Dysmetria is a medical term used to describe a condition that affects one’s ability to control and coordinate their movements accurately. In simpler terms, it is like having a glitch in the brain’s “motion control system”.

When someone experiences dysmetria, their movements, such as reaching for an object or touching a specific point, may be imprecise and often overshoot (where we call it hypermetria) or undershoot (where we call it hypometria) the intended target.

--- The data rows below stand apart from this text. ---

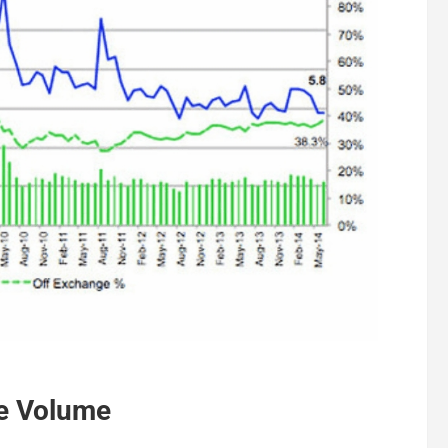
de Volume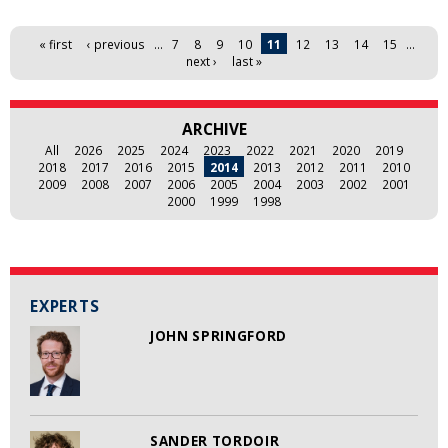
Pages
« first
‹ previous
…
7
8
9
10
11
12
13
14
15
…
next ›
last »
ARCHIVE
All
2026
2025
2024
2023
2022
2021
2020
2019
2018
2017
2016
2015
2014
2013
2012
2011
2010
2009
2008
2007
2006
2005
2004
2003
2002
2001
2000
1999
1998
EXPERTS
JOHN SPRINGFORD
SANDER TORDOIR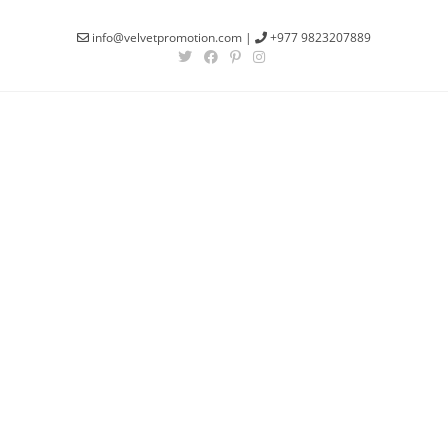
info@velvetpromotion.com
|
+977 9823207889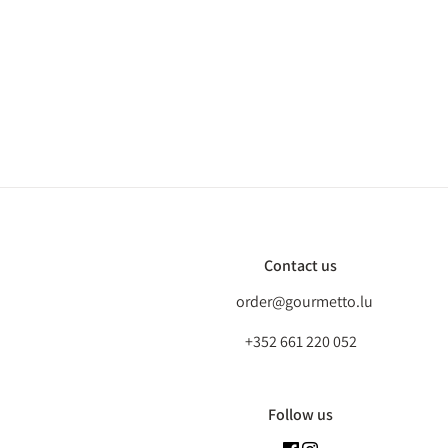
Contact us
order@gourmetto.lu
+352 661 220 052
Follow us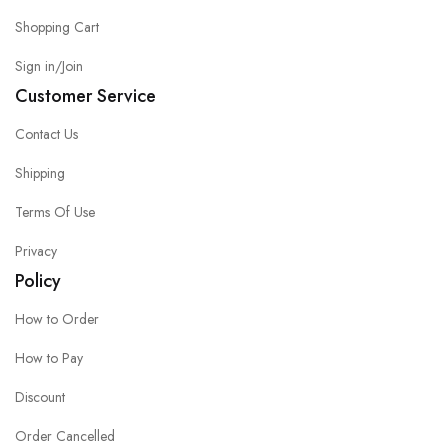
Shopping Cart
Sign in/Join
Customer Service
Contact Us
Shipping
Terms Of Use
Privacy
Policy
How to Order
How to Pay
Discount
Order Cancelled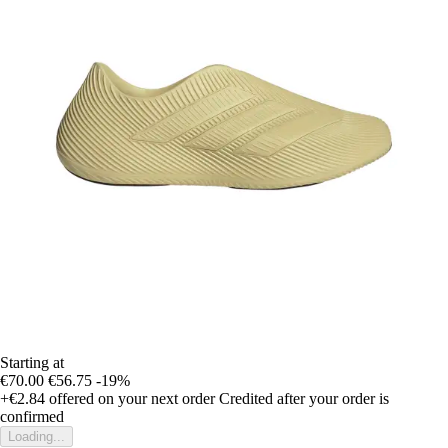
Starting at
€70.00
€56.75
-19%
+€2.84
offered on your next order
Credited after your order is
confirmed
Loading...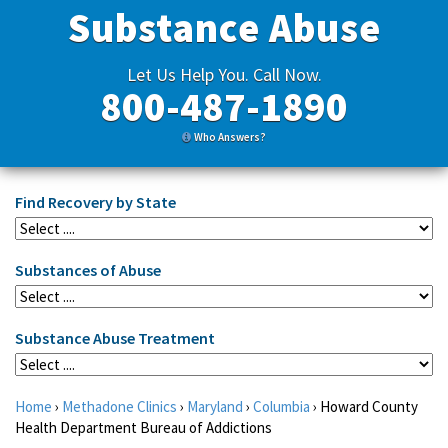
Substance Abuse
Let Us Help You. Call Now.
800-487-1890
Who Answers?
Find Recovery by State
Substances of Abuse
Substance Abuse Treatment
Home
›
Methadone Clinics
›
Maryland
›
Columbia
›
Howard County
Health Department Bureau of Addictions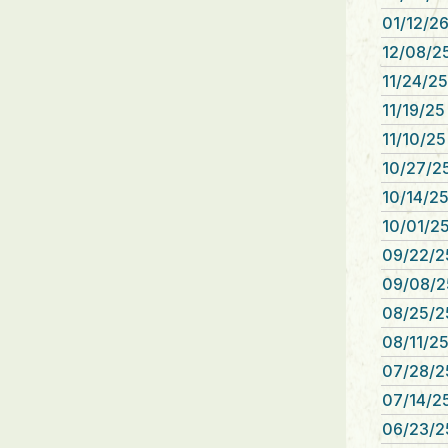
01/12/26
12/08/25
11/24/25
11/19/25
11/10/25
10/27/25
10/14/25
10/01/25
09/22/2
09/08/2
08/25/2
08/11/25
07/28/2
07/14/25
06/23/2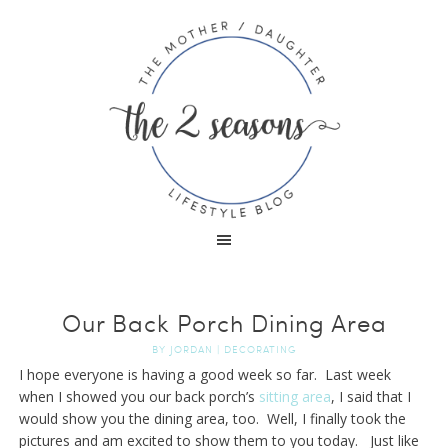
Our Back Porch Dining Area
BY
JORDAN
|
DECORATING
I hope everyone is having a good week so far. Last week
when I showed you our back porch’s
sitting area
, I said that I
would show you the dining area, too. Well, I finally took the
pictures and am excited to show them to you today. Just like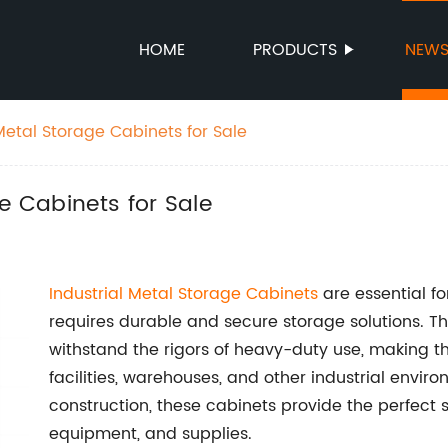
HOME
PRODUCTS
NEW
Metal Storage Cabinets for Sale
e Cabinets for Sale
Industrial Metal Storage Cabinets
are essential fo
requires durable and secure storage solutions. Th
withstand the rigors of heavy-duty use, making t
facilities, warehouses, and other industrial envir
construction, these cabinets provide the perfect s
equipment, and supplies.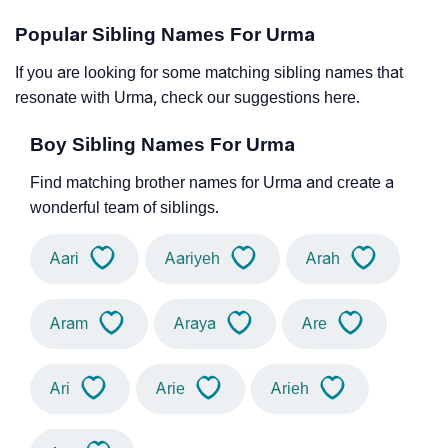
Popular Sibling Names For Urma
If you are looking for some matching sibling names that
resonate with Urma, check our suggestions here.
Boy Sibling Names For Urma
Find matching brother names for Urma and create a
wonderful team of siblings.
Aari
Aariyeh
Arah
Aram
Araya
Are
Ari
Arie
Arieh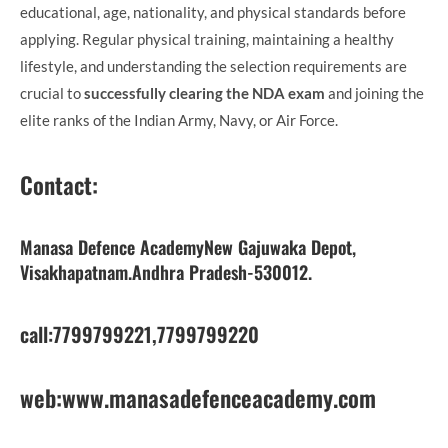
educational, age, nationality, and physical standards before
applying. Regular physical training, maintaining a healthy
lifestyle, and understanding the selection requirements are
crucial to
successfully clearing the NDA exam
and joining the
elite ranks of the Indian Army, Navy, or Air Force.
Contact
:
Manasa Defence AcademyNew Gajuwaka Depot,
Visakhapatnam.Andhra Pradesh-530012.
call:7799799221,7799799220
web:www.manasadefenceacademy.com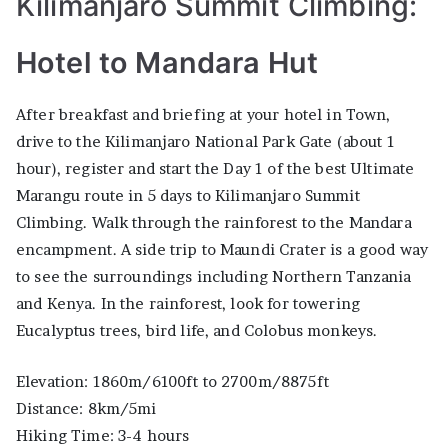
Kilimanjaro Summit Climbing:
Hotel to Mandara Hut
After breakfast and briefing at your hotel in Town,
drive to the Kilimanjaro National Park Gate (about 1
hour), register and start the Day 1 of the best Ultimate
Marangu route in 5 days to Kilimanjaro Summit
Climbing. Walk through the rainforest to the Mandara
encampment. A side trip to Maundi Crater is a good way
to see the surroundings including Northern Tanzania
and Kenya. In the rainforest, look for towering
Eucalyptus trees, bird life, and Colobus monkeys.
Elevation: 1860m/6100ft to 2700m/8875ft
Distance: 8km/5mi
Hiking Time: 3-4 hours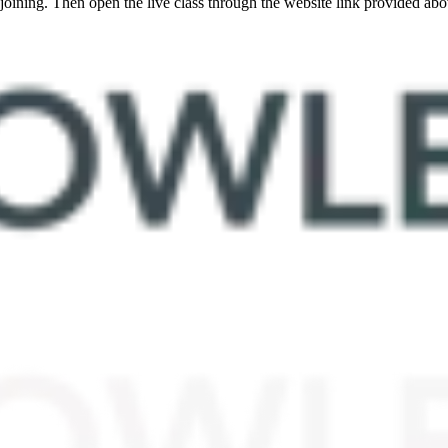
oining. Then open the live class through the website link provided abo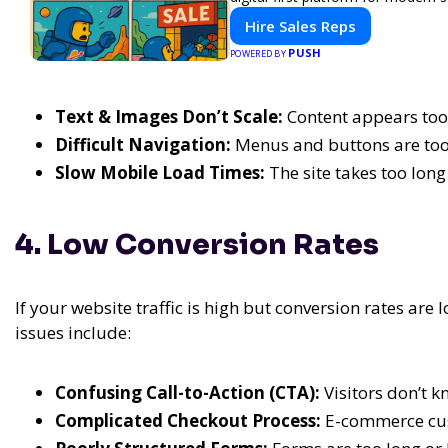
Hire Sales Reps
PUSH
POWERED BY
Text & Images Don’t Scale:
Content appears too 
Difficult Navigation:
Menus and buttons are too 
Slow Mobile Load Times:
The site takes too lon
4. Low Conversion Rates
If your website traffic is high but conversion rates are
issues include:
Confusing Call-to-Action (CTA):
Visitors don’t k
Complicated Checkout Process:
E-commerce cus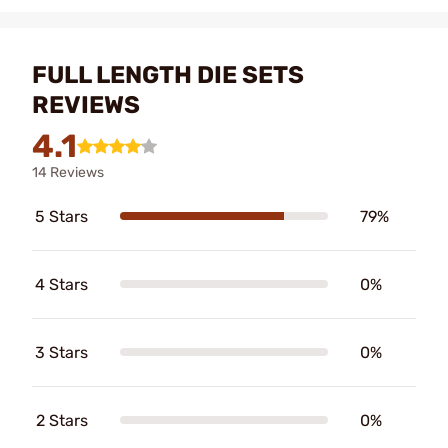
FULL LENGTH DIE SETS
REVIEWS
4.1
14 Reviews
5 Stars
79%
4 Stars
0%
3 Stars
0%
2 Stars
0%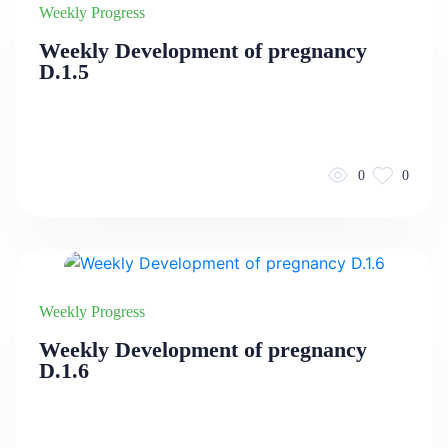
Weekly Progress
Weekly Development of pregnancy
D.1.5
0
0
Weekly Progress
Weekly Development of pregnancy
D.1.6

Imagine trying to throw a ball at a target, but your brain misjudges the force needed, and the ball either goes too far or does not reach the target at all. This is similar to what happens in dysmetria, where the brain’s signals to the muscles do not work as smoothly as they should, leading to inaccurate movements.

What Causes Dysmetria?

Most cases of dysmetria are caused by problems in the cerebellum, which is the part of the brain that coordinates and fine-tunes voluntary motor actions. Cerebellar diseases like cerebellar ataxia, multiple sclerosis, and cerebellar strokes can damage this important part of the brain, which can then cause dysmetria.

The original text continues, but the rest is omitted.